The eight subjects seen here in Carmi’s photographs (there were more, but some did not give permission for the publication of their images due to shame and secrecy) are captured in states of undress as well as fully dressed and glamorously made up – both equally criminal at the time.



Lisetta Carmi, I travestiti, Genoa, 1965. © Martini & Ronchetti. Courtesy Archivio Lisetta Carmi.

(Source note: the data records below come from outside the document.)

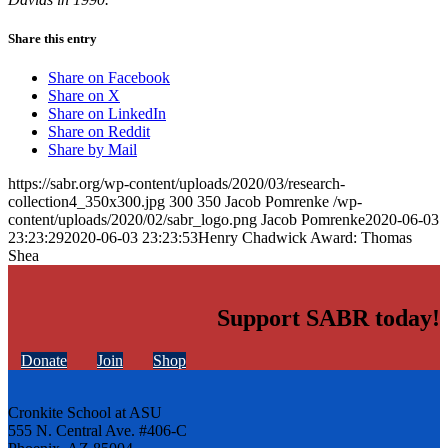
Share this entry
Share on Facebook
Share on X
Share on LinkedIn
Share on Reddit
Share by Mail
https://sabr.org/wp-content/uploads/2020/03/research-
collection4_350x300.jpg
300
350
Jacob Pomrenke
/wp-
content/uploads/2020/02/sabr_logo.png
Jacob Pomrenke
2020-06-03
23:23:29
2020-06-03 23:23:53
Henry Chadwick Award: Thomas
Shea
Support SABR today!
Donate
Join
Shop
Cronkite School at ASU
555 N. Central Ave. #406-C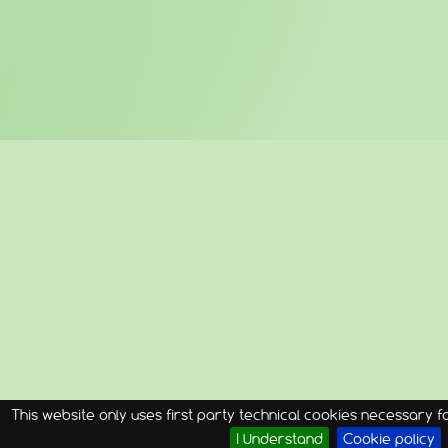
This website only uses first party technical cookies necessary for
I Understand
Cookie policy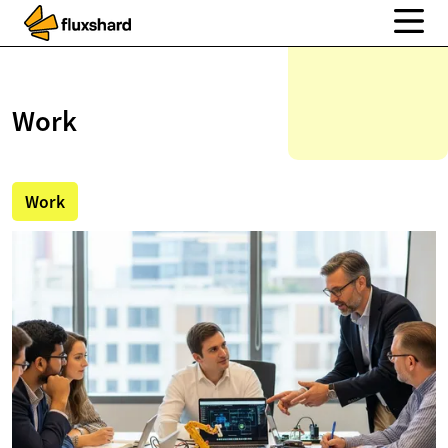
Work
Work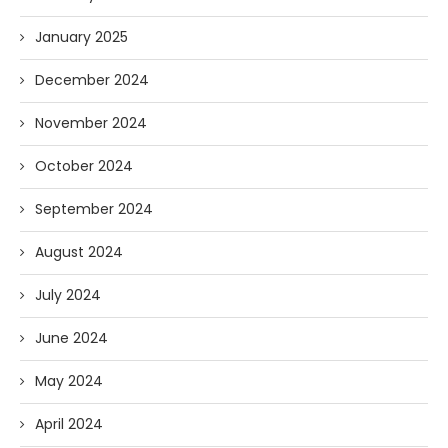
January 2025
December 2024
November 2024
October 2024
September 2024
August 2024
July 2024
June 2024
May 2024
April 2024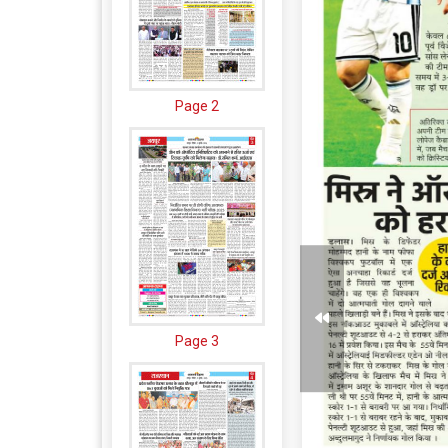
Page 2
Page 3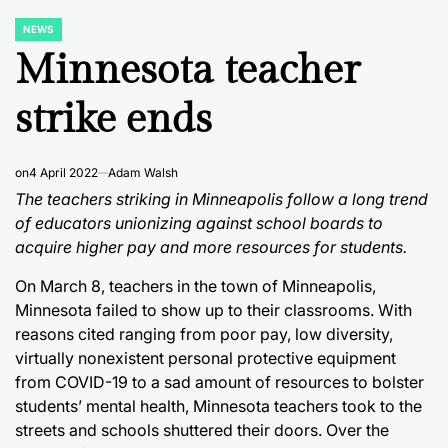
NEWS
POSTED
IN
Minnesota teacher
strike ends
on
4 April 2022
Adam Walsh
The teachers striking in Minneapolis follow a long trend
of educators unionizing against school boards to
acquire higher pay and more resources for students.
On March 8, teachers in the town of Minneapolis,
Minnesota failed to show up to their classrooms. With
reasons cited ranging from poor pay, low diversity,
virtually nonexistent personal protective equipment
from COVID-19 to a sad amount of resources to bolster
students’ mental health, Minnesota teachers took to the
streets and schools shuttered their doors. Over the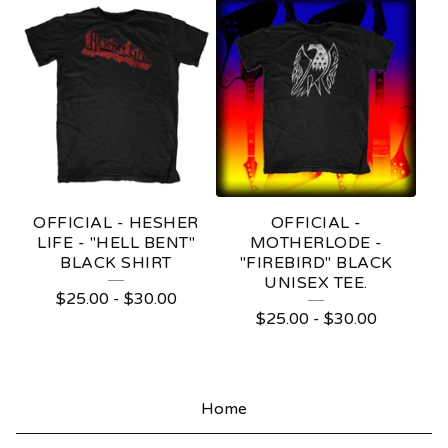
R
A
D
I
N
G
C
OFFICIAL - HESHER
OFFICIAL -
LIFE - "HELL BENT"
MOTHERLODE -
O
BLACK SHIRT
"FIREBIRD" BLACK
UNISEX TEE.
M
$
25.00
-
$
30.00
$
25.00
-
$
30.00
P
A
N
Home
Y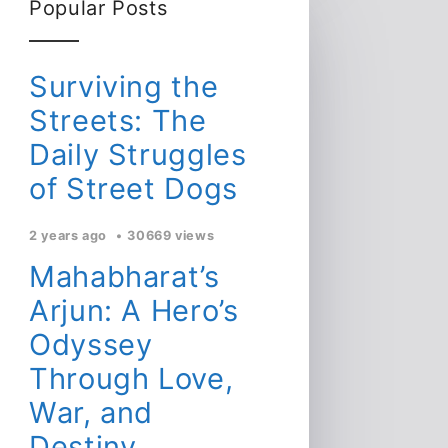
Popular Posts
Surviving the
Streets: The
Daily Struggles
of Street Dogs
2 years ago
30669 views
Mahabharat’s
Arjun: A Hero’s
Odyssey
Through Love,
War, and
Destiny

Carmi was introduced to the cross-dressing community, which had made its home in the former Jewish ghetto of Genoa, when she accompanied a friend to a party on New Year’s Eve 1965. She took photos and returned the next day with prints for all her “models”. Over time, she earned their trust and was able to bear witness to their lives as if they were her own. “These individuals (or rather my relationship with them) helped me to accept myself for who I really am,” Carmi was to write in a text to accompany a limited-edition publication of some of the photographs in 1972. “At that time, I, too, was conflicted – perhaps at an unconscious level – about the issue of male and female identity. Now I realise it was not so much the question of accepting a ‘status’ as of refusing a ‘role’.” She was adamant from the outset that she saw only human beings, not men or women.



Lisetta Carmi, I travestiti, Gilda, Genoa, 1965-67. © Martini & Ronchetti. Courtesy Archivio Lisetta Carmi.

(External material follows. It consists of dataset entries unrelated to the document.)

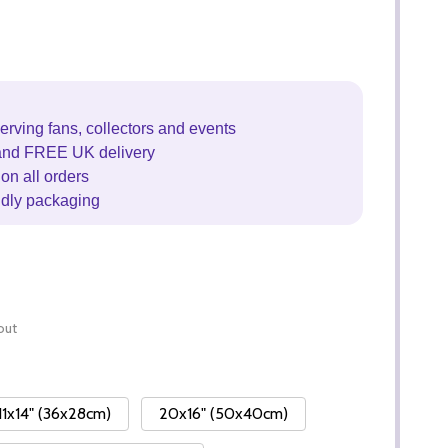
erving fans, collectors and events
and FREE UK delivery
on all orders
ndly packaging
out
11x14" (36x28cm)
20x16" (50x40cm)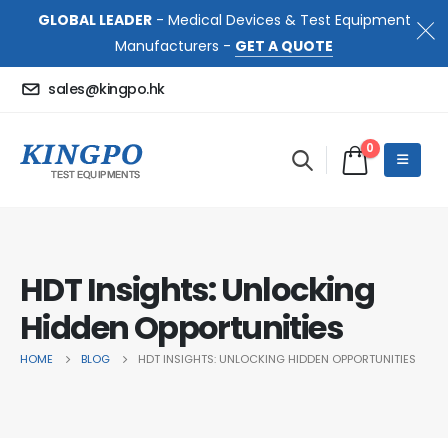
GLOBAL LEADER
- Medical Devices & Test Equipment
Manufacturers -
GET A QUOTE
sales@kingpo.hk
0
HDT Insights: Unlocking
Hidden Opportunities
HOME
BLOG
HDT INSIGHTS: UNLOCKING HIDDEN OPPORTUNITIES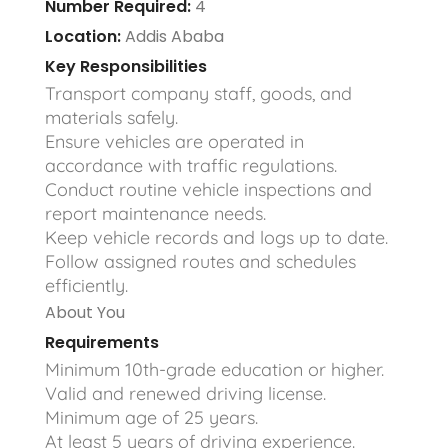
Number Required:
4
Location:
Addis Ababa
Key Responsibilities
Transport company staff, goods, and
materials safely.
Ensure vehicles are operated in
accordance with traffic regulations.
Conduct routine vehicle inspections and
report maintenance needs.
Keep vehicle records and logs up to date.
Follow assigned routes and schedules
efficiently.
About You
Requirements
Minimum 10th-grade education or higher.
Valid and renewed driving license.
Minimum age of 25 years.
At least 5 years of driving experience.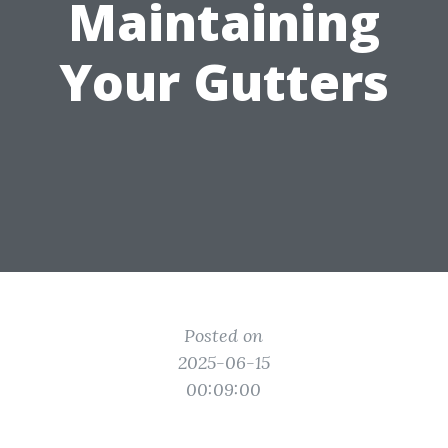
Maintaining
Your Gutters
Posted on
2025-06-15
00:09:00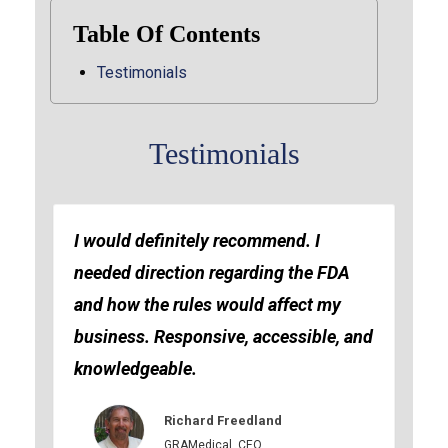
Table Of Contents
Testimonials
Testimonials
I would definitely recommend. I
needed direction regarding the FDA
and how the rules would affect my
business. Responsive, accessible, and
knowledgeable.
Richard Freedland
GRAMedical, CEO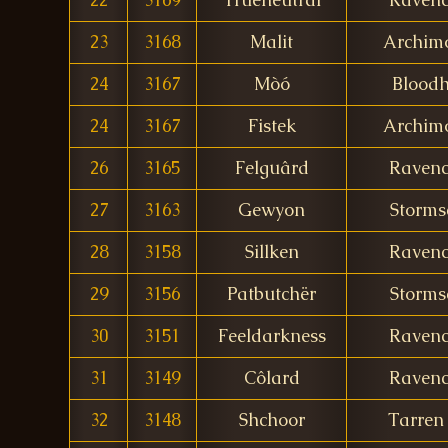
23
3168
Malit
Archim
24
3167
Mòó
Bloodh
24
3167
Fistek
Archim
26
3165
Felguârd
Ravenc
27
3163
Gewyon
Storms
28
3158
Sillken
Ravenc
29
3156
Patbutchër
Storms
30
3151
Feeldarkness
Ravenc
31
3149
Côlard
Ravenc
32
3148
Shchoor
Tarren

The series is tender, as are the bodies on show. Gentle mounds swell where nascent breasts are emerging – mostly the result of hormones, but when a subject didn’t have access to drugs, they would sometimes inject melted wax. Doe eyes are outlined in thick black eyeliner, nails are manicured, and cheek bones are razor sharp. Many of the subjects have their arms wrapped around themselves protectively; others are more confident and thrust their hips or part their lips seductively; one or two pose with dolls. Carmi draws us in as voyeurs, but there is no hint of exploitation. Her compositions are painterly, rich in their use of chiaroscuro, and full of tropes such as a mirror reflecting more than what we see before us and framed photographs of the subjects’ better-known selves. The rooms used as the stage set are decadently ornate, while those pictures made outdoors show a crumbling building in a dismal ghetto. This contrast between what is seen inside and outside is hugely metaphoric.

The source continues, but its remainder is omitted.